The main way Primary and Standby servers are deployed, however, is as Parents of Parent-managed or Child-managed child servers. This guide covers setting up these deployment scenarios. You can, of course, mix these scenarios as needed to cover your particular deployment needs.
Not a HA solution
Standby Notification Server is not a full High Availability (HA) solution. Only specific tables of specific databases are replicated, and any active monitoring done by the Standby effectively duplicates that done by the Primary. There is no block-level synchronization of disks, redundant journaling, etc. Also, if you do fail over to standby operation, you can't make changes to the configuration until you recover the Primary server - it is not an "A/B" operation.

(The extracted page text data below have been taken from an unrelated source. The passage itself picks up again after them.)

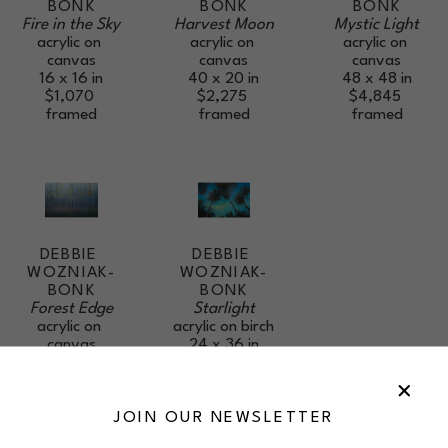
BONK
BONK
BONK
Fire in the Sky
Mystic Light
Harvest Moon
acrylic on 
acrylic on 
acrylic on 
canvas
canvas
canvas
16 x 16 in
48 x 48 in
40 x 20 in
$1,070
$4,845
$2,275
framed
framed
framed
DEBBIE 
DEBBIE 
WOZNIAK-
WOZNIAK-
BONK
BONK
Forest Edge
Starlight
acrylic on 
acrylic on birch
canvas
24 x 36 in
24 x 36 in
$2,405
$2,405
framed
framed
JOIN OUR NEWSLETTER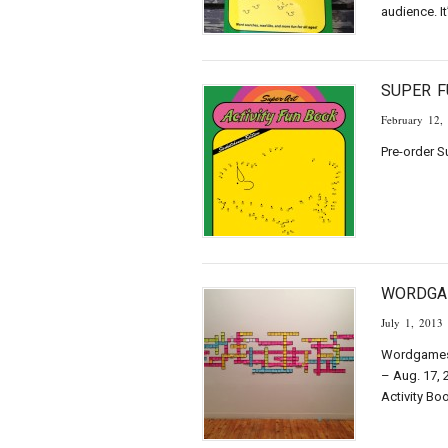
audience. It
SUPER F
February 12,
Pre-order S
WORDGA
July 1, 2013
Wordgames 
– Aug. 17, 
Activity Bo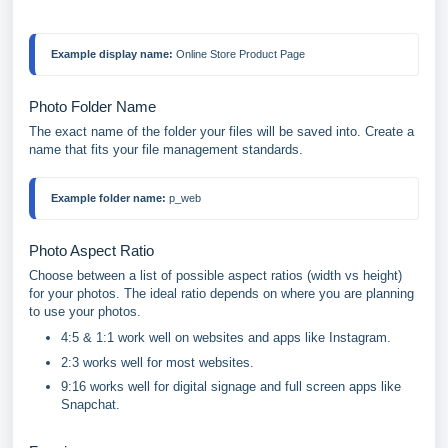
Example display name:
 Online Store Product Page
Photo Folder Name
The exact name of the folder your files will be saved into. Create a
name that fits your file management standards.
Example folder name:
 p_web
Photo Aspect Ratio
Choose between a list of possible aspect ratios (width vs height)
for your photos. The ideal ratio depends on where you are planning
to use your photos.
4:5 & 1:1 work well on websites and apps like Instagram.
2:3 works well for most websites.
9:16 works well for digital signage and full screen apps like
Snapchat.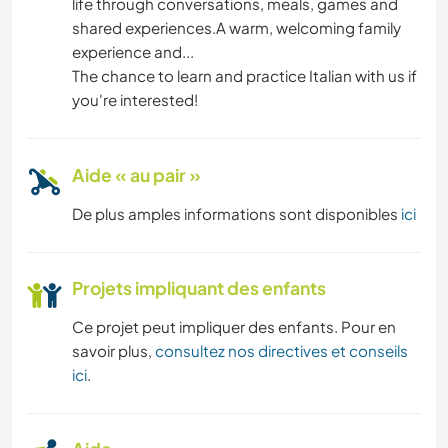
life through conversations, meals, games and
shared experiences.A warm, welcoming family
ART ET DESIGN
experience and...
The chance to learn and practice Italian with us if
ANIMAUX
you're interested!
Aide « au pair »
De plus amples informations sont disponibles
ici
Projets impliquant des enfants
Ce projet peut impliquer des enfants. Pour en
savoir plus,
consultez nos directives et conseils
ici
.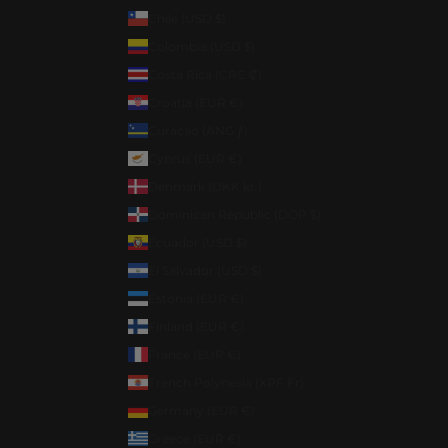
Chile (USD $)
Colombia (USD $)
Costa Rica (CRC ₡)
Croatia (EUR €)
Curaçao (ANG ƒ)
Cyprus (EUR €)
Denmark (DKK kr.)
Dominican Republic (DOP $)
Ecuador (USD $)
El Salvador (USD $)
Estonia (EUR €)
Finland (EUR €)
France (EUR €)
French Polynesia (XPF Fr)
Germany (EUR €)
Greece (EUR €)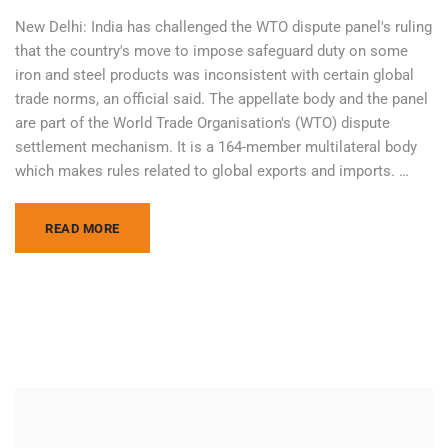
New Delhi: India has challenged the WTO dispute panel's ruling
that the country's move to impose safeguard duty on some
iron and steel products was inconsistent with certain global
trade norms, an official said. The appellate body and the panel
are part of the World Trade Organisation's (WTO) dispute
settlement mechanism. It is a 164-member multilateral body
which makes rules related to global exports and imports. …
READ MORE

If your requirement is for a full HA solution, please contact email@example.com. We have such solutions for you, but they are not included with GroundWork and come at a premium cost.
You must have:
- Primary and Standby GroundWork hosts (servers)
- SSH (TCP/22) from Primary to Standby
- SSH (TCP/22) from Standby to Primary
- Postgres available on the Primary from the Standby (TCP/5432)
- You need to know the stable DNS name or IP address of both the Primary and Standby servers
- You probably want to set a non-default password for the replication role, so you should have one handy
- GroundWork UserID must be the same, with the /gw8 install in the home directory. GroundWork requires a UserID on the GroundWork 8 host, the ID doesn't matter, (we use user
gwos), but it has to be the same on each system, Primary and Standby.
- The SSH key exchange required needs to be for this user, so it must be possible to SSH into the server as the GroundWork (gwos) user.
- The GroundWork user's home must contain the GroundWork 8 installation (gw8) subdirectory.
- If you need to change these parameters, you can, but the automated scripted installation will need to be adjusted.
GroundWork Monitor Enterprise
- GroundWork Monitor 8.1.2 and above. This procedure will not work with older versions.
If you already have an existing GroundWork 8.1.2 or higher server installed as a parent or a standalone, you can use this setup procedure to add a Standby server to it, making it a Primary. Of course you can add new GroundWork servers as well, and set them up clean in Primary-Standby pairs.
We provide a scripted procedure to set up a new Standby server to pair with an existing Primary server, as long is it meets the requirements. This procedure makes a backup for you, so you can revert and try again if you make a mistake or hit an error.
Throughout these setup procedures, we will assume that you have both the Primary and Standby running, set up under the gwos user. In addition, we require the gw8 subdirectory be located immediately below the gwos user home e.g., /home/gwos/gw8. This procedure will not work if you have installed GroundWork under the root user, or if you located the gw8 directory elsewhere in the file system. You can contact support if you need to verify that your servers are set up correctly.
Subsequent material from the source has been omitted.